Inline Microwave-Excited Plasma Deposition of Thin Amorphous Silicon Layers

Intrinsic hydrogenated amorphous silicon (a-Si:H(i)) passivation layers with a thickness < 7 nm were deposited by an industrial scale inline deposition technique with a very high dynamic deposition rate of around 35 nm*m/min. An implied open circuit voltage near an injection level of one sun of 714 mV on flat mono-crystalline silicon wafers was achieved. The a-Si:H(i) layers were characterized by spectral ellipsometry, infra-red spectroscopy and the quasi-steady-state-photo-conductance method. The highest passivation quality for the inline microwave excited plasma enhanced chemical vapor deposition (MW-PECVD) of a-Si:H(i) layers was achieved at deposition temperatures of 325 350 °C. Due to the high deposition temperature no additional annealing is necessary to improve the passivation quality.

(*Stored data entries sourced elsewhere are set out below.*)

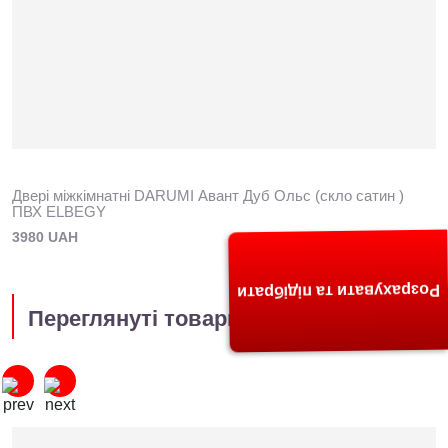
Двері міжкімнатні DARUMI Авант Дуб Ольс (скло сатин )
ПВХ ELBEGY
3980 UAH
Розрахувати та підібрати
Переглянуті товари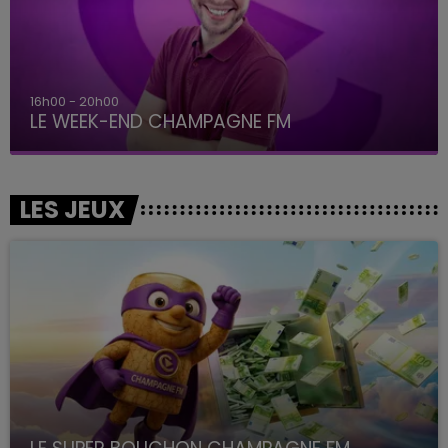
16h00 - 20h00
LE WEEK-END CHAMPAGNE FM
LES JEUX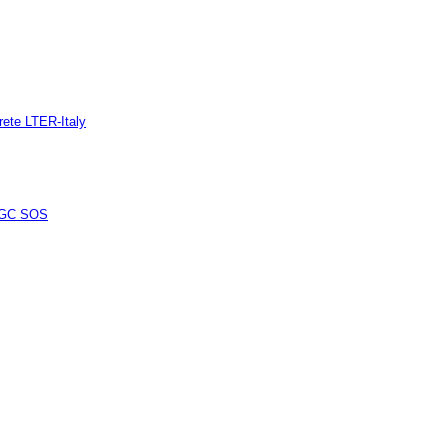
:
 rete LTER-Italy
GC SOS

The layer roughness and the band gap of the deposited a-Si:H(i) layers decrease, as well as the Si-H2 concentration with an increased deposition temperature. A hydrogen dilution of the deposition plasma can be advantageous for the passivation quality of a-Si:H(i) layers at lower temperatures, but detrimental for higher temperatures. Furthermore, a hydrogen dilution was obtained as a method to change the band gap and the surface roughness of the deposited a-Si:H(i) layers. The growth dynamic of the inline deposited a-Si:H(i) layers was studied and a formation of silicon di-hydrid was found to build the initial layer of growing a-Si:H(i) films, as already observed for static deposited a-Si:H(i) in the literature earlier. The inline deposition of these thin a-Si:H(i) layers is the first step to produce silicon heterojunction solar cells by a complete inline process.